N. 15 Nuova Serie – Anno VIII 2012 – Logiche di dominio
EDITORIALE
Che ad essere chiamati in causa siano i termini etico-politici o quelli esistenziali, gli ordini del linguaggio o le scomposizioni sociali, il rapporto tra potere e formazione sembra convergere su un’urgenza: quella di scandagliare “sempre di nuovo” la scena storico-culturale che ci si para innanzi. Come altrettanti segnali di una tensione tra sofferenza e riscatto – o tra emergenza e permanenza – le radici della lunga “rottura di faglia” che stiamo vivendo attingono alimento ben lontano dalla pianta, dimostrando, se ancora ce ne fosse bisogno, quanto siano estesi e diseguali gli orizzonti di ciò che chiamiamo ‘logiche di dominio’. Perciò questo numero di Paideutika tenta di reperire i sintomi e i significati che, in differenti ambiti, descrivono la problematicità stessa del tema in questione.

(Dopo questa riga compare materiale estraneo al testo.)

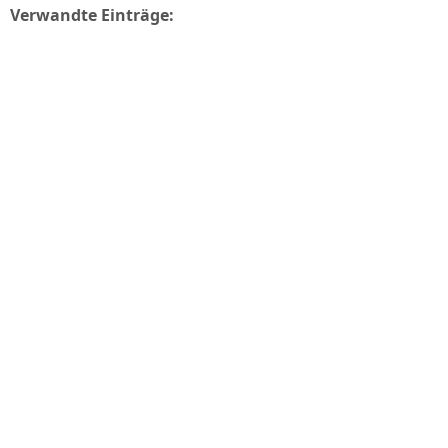
Verwandte Einträge:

Così, il privilegio di ospitare la prima traduzione italiana (con testo a fronte) del fondamentale saggio di Arnold Davidson che, da allievo e studioso di Michel Foucault, mette in luce alcuni snodi decisivi per comprendere come operano i “giochi (discorsivi) del potere”, funge da pretesto per dislocare lo sguardo su altri scenari cruciali. Dal saggio di Ada Lonni che, descrivendo le voci “plurali” di dominio e di libertà che agiscono sul territorio palestinese, ne restituisce, insieme, una rappresentazione emblematica e un problema cogente nella debolezza dell’apparato educativo, lacerato e faticosamente in cerca della propria identità; a quello di Davide Zoletto che, convocando un episodio apparentemente marginale del magistero di Michel de Certeau, ne scova “traiettorie” e “tattiche” possibili per uno “spazio di intervento pedagogico” sui rapporti di forza istituzionali.
Allo stesso modo, se lo studio di Mantegazza e Persico sui gruppi rom e sinti in Italia oggi consegna all’attenzione del lettore la complessità di esperienze educative passate e recenti che certificano la necessità di ripensare più complessivamente i rapporti strategici tra pedagogia e politica, i testi di Pomi e Gozzelino insistono, seppure con approcci e bersagli differenti, sul fronte di un’antropologia esistenziale del potere. Il primo, in dialogo con alcuni decisivi imprestiti del Fondatore della Rivista, lascia emergere le declinazioni dell’educazione come potere nello spettro delle possibilità e delle impossibilità esistenziali; il secondo interroga la contemporaneità antropologica alla luce del binomio democrazia/scuola, originariamente concepito come fulcro della modernità sia in quanto atto costituzionale sia in quanto luogo funzionale alla formazione di una Weltanschauung democratica.
I contributi delle Rubriche, allora, si inscrivono coerentemente in uno scenario mosso, evocando ulteriori quadri semantici: se Archivio della memoria mobilita la straordinaria capacità penetrativa di Frantz Fanon che, tra colonizzato e colonizzatore, ha visto e mostrato la forza persuasiva del dominio, Fulvio Papi, in Oggi un filosofo, smaschera, con la consueta sapienza, l’illusione ideologico-performativa che risiede in un’“educazione alla produttività” di matrice economica. Un tema, quello della performatività economica, che rimane centrale anche nei nostri Sguardi sul mondo, in cui David Nowell-Smith esplora le forme dell’impegno politico nella poesia britannica dell’ultimo decennio. Fino ad accogliere le suggestioni educative dei laboratori di scrittura di ITER e, non ultime, quelle che emergono dalle recensioni, attente, come sempre, ad intercettare tracce, raccordi, luoghi limitrofi della nostra scena culturale. Una galleria di proposte e di sguardi, dunque, innestata sull’idea che le logiche di dominio siano, simmelianamente, altrettante forme di azione reciproca.
Altrimenti? Non resterebbe forse che il rischio della hybris di certune posizioni oracolari, almeno quando esse tentano di far convergere la problematicità dell’esperienza in una sintesi circostanziata e programmatica, sempre più lontana dalla consistenza storica della realtà.